Y si es algo más doméstico, los embotellamientos continuos, esa sensación de identificar el propio vehículo con una moderna piedra de Sísifo a la que estamos atados permanentemente y de la que no podemos escapar, los chiringuitos de la playa con esas horteradas de canciones veraniegas en perpetuum mobile , esas de letras tan inspiradas, porque el verano, dicen, es para descansar, y no puede haber, ni en música, ni en cine, ni en televisión, nada medianamente bonito ni bueno. Y los apartamentos, que se oye todo. Y el cochecito del nene que no cabe por ningún lado. Y las intensas jornadas de convivencia familiar, ésas que te aconsejan los psicopedagogos, que acaban como el rosario de la aurora, tanto diálogo y tanto conocernos, cuando los hijos lo que en realidad quieren es que no les conozcan ni sus padres.

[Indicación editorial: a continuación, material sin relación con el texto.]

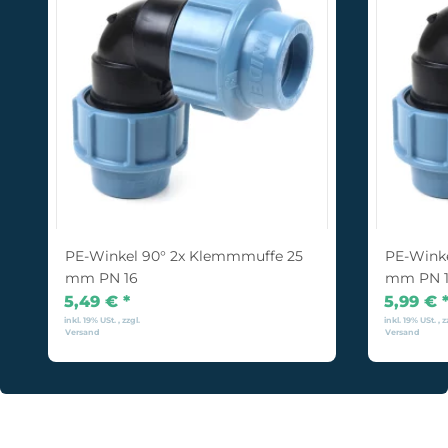
PE-Winkel 90° 2x Klemmmuffe 25
PE-Wink
mm PN 16
mm PN 
5,49 €
*
5,99 €
inkl. 19% USt. , zzgl.
inkl. 19% USt. , z
Versand
Versand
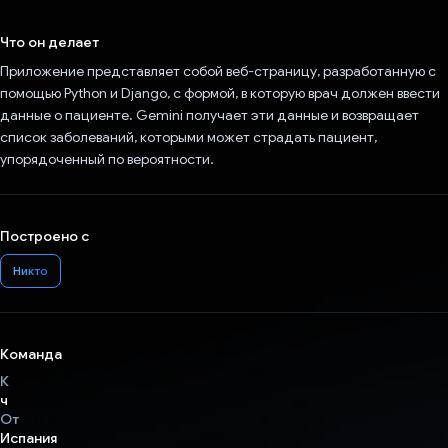
Проголосовал!
Что он делает
Приложение представляет собой веб-страницу, разработанную с
помощью Python и Django, с формой, в которую врач должен ввести
данные о пациенте. Gemini получает эти данные и возвращает
список заболеваний, которыми может страдать пациент,
упорядоченный по вероятности.
Построено с
Никто
Команда
К
ч
От
Испания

Y la playa que cada año está más sucia a pesar del S.O.S. ecologista, y llena de piedras que te pegas unas tarascadas... Y, un calor del demonio, un pantano barométrico que no dejaba moverse una brizna --no había manera de hacer wind-surfing, ahora que ya habíamos dado (y pagado) las lecciones, y habíamos superado las tendinitis y distensiones musculares de rigor--, la suegra que está cada año más inaguantable, la mayonesa de las patatas bravas del otro día, no sé cuántas salmonellas debía de tener. Total, cuatro días con retortijones y tomando agua de limón.

NO ESTABA previsto. El hombre de nuestros días, en su orgullo megalómano cree poder controlarlo todo. Hasta el clima, a pesar de ser él mismo el que lo ha vuelto loco con sus ponzoñosas emisiones. Resulta a la vez jocoso y dramático lo que sucede durante las semanas santas, que tiene que hacer buen tiempo por decreto ley, porque así lo hemos programado. Y mira por donde, casi todos los años llega el diluvio universal como, por otra parte, corresponde al abril, aguas mil . Y a la vuelta, las caras largas de la frustración asoman por las oficinas y bares.

Es, como en el verano, el espejismo que nos hemos creado para sobrevivir mientras tanto. Esto del síndrome postvacacional es de toda la vida, pero como ahora hay más gente que se va de vacaciones, las expectativas son mayores y el terreno más abonado con tantas depresiones y así, pues ocurre que le ponemos nombrecito científico a todo. Luego se vuelve peor de cómo se fue uno, pero ya se pasará. Para acabar pronto con ésto llegarán las Navidades, para ilusionarse con los Santa Claus, Papá Noel y monarcas de Oriente. Y después, a pensar en las próximas vacaciones, que, éstas sí, serán como deben ser. Y es que, desde que el hombre es hombre, de ilusión también se vive.